German media have reported that the anti-government group has grown by 56 percent to 15,600 members. Security services are concerned that propaganda about a 'Reichsbürger army' will inspire attacks.
Germany's most idiosyncratic far-right movement has increased its membership by about 56 percent in a single year, local media reported on Friday. The Reichsbürger group is also trying to build an army and preparing for a "day of reckoning," according to news magazine Focus.
Reichsbürger is used as a label for a loosely connected group of Germans who believe that the 1871 borders of the German empire are still in effect and that all of the country's governments since (and including) the Nazis have been illegitimate, many also subscribe to anti-Semitic ideologies.

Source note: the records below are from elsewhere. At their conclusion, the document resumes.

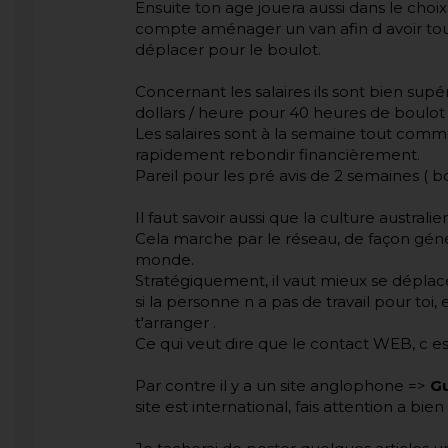
Ensuite ton age jouera aussi dans le choix d
compte aménager un van afin d avoir tou
déplacer pour le boulot.
Concernant les salaires ils sont bien supé
dollars / heure pour 40 heures de boulot
Les salaires sont à la semaine tout comm
rapidement rebondir financièrement.
Pareil pour les pré avis de 2 semaines 
Il faut savoir aussi que la culture australie
Cela marche par le réseau, de façon géné
monde.
Stratégiquement, il vaut mieux se déplace
si la personne n a pas de travail pour toi,
t'arranger .
Ce qui veut dire que le contact WEB, c est
Par contre il y a un site anglophone =>
G
site est international, fais attention a bien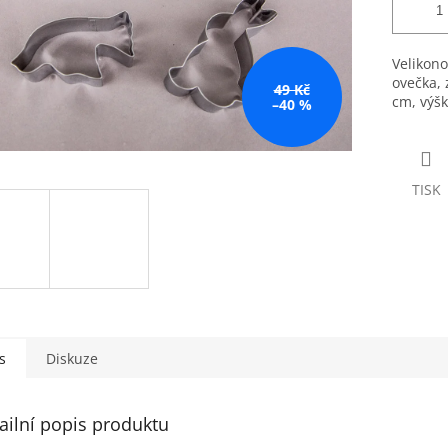
Velikono
ovečka, 
49 Kč
cm, výšk
–40 %
TISK
s
Diskuze
ailní popis produktu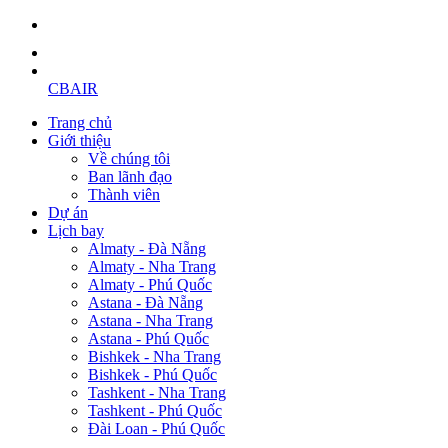
CBAIR
Trang chủ
Giới thiệu
Về chúng tôi
Ban lãnh đạo
Thành viên
Dự án
Lịch bay
Almaty - Đà Nẵng
Almaty - Nha Trang
Almaty - Phú Quốc
Astana - Đà Nẵng
Astana - Nha Trang
Astana - Phú Quốc
Bishkek - Nha Trang
Bishkek - Phú Quốc
Tashkent - Nha Trang
Tashkent - Phú Quốc
Đài Loan - Phú Quốc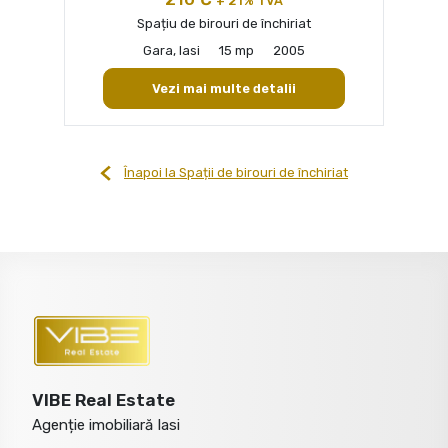
+ 21% TVA
Spațiu de birouri de închiriat
Gara, Iasi
15 mp
2005
Vezi mai multe detalii
Înapoi la Spații de birouri de închiriat
VIBE Real Estate
Agenție imobiliară Iasi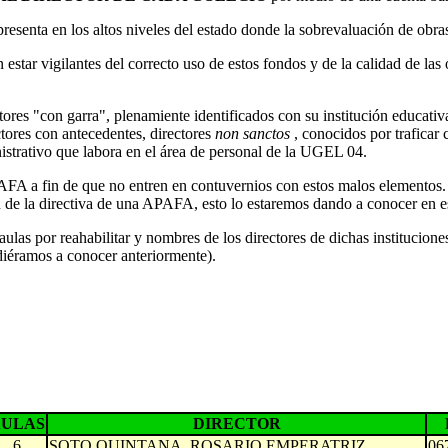
e presenta en los altos niveles del estado donde la sobrevaluación de ob
r vigilantes del correcto uso de estos fondos y de la calidad de las o
ores "con garra", plenamiente identificados con su institución educat
tores con antecedentes, directores
non sanctos
, conocidos por traficar 
istrativo que labora en el área de personal de la UGEL 04.
PAFA a fin de que no entren en contuvernios con estos malos elementos.
ón de la directiva de una APAFA, esto lo estaremos dando a conocer en e
aulas por reahabilitar y nombres de los directores de dichas institucio
 diéramos a conocer anteriormente).
AULAS
DIRECTOR
6
SOTO QUINTANA, ROSARIO EMPERATRIZ
06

They believe that the current Federal Republic of Germany is a puppet government controlled by the Allied powers of World War II.
'Preparing for Day X'
Usually dismissed as a disparate association of ideological radicals, the Reichsbürger have increasingly been in the headlines after a series of violent incidents in the past two years, including the murder of a policeman in the Bavarian town of Georgensgmünd.
After putting in information requests to Germany's domestic security agencies, Focus reported that the number of Reichsbürger adherents had grown to 15,600 by January – up more than 50 percent from the same time last year.
The biggest number of supporters resides in Bavaria, which has about 3,500 Reichsbürger members.
"They have begun preparing themselves for Day X," Focus writes, referring to an imagined day of reckoning or uprising against the German government. They are also apparently trying to form an army.
While the organization's disjointed nature makes the threat of significant violence relatively low, security services are worried that the Reichsbürger's militia propaganda will inspire lone-wolf attacks and increase illegal weapons trafficking. More than 1,000 Reichsbürger members have one or more legal weapons licenses.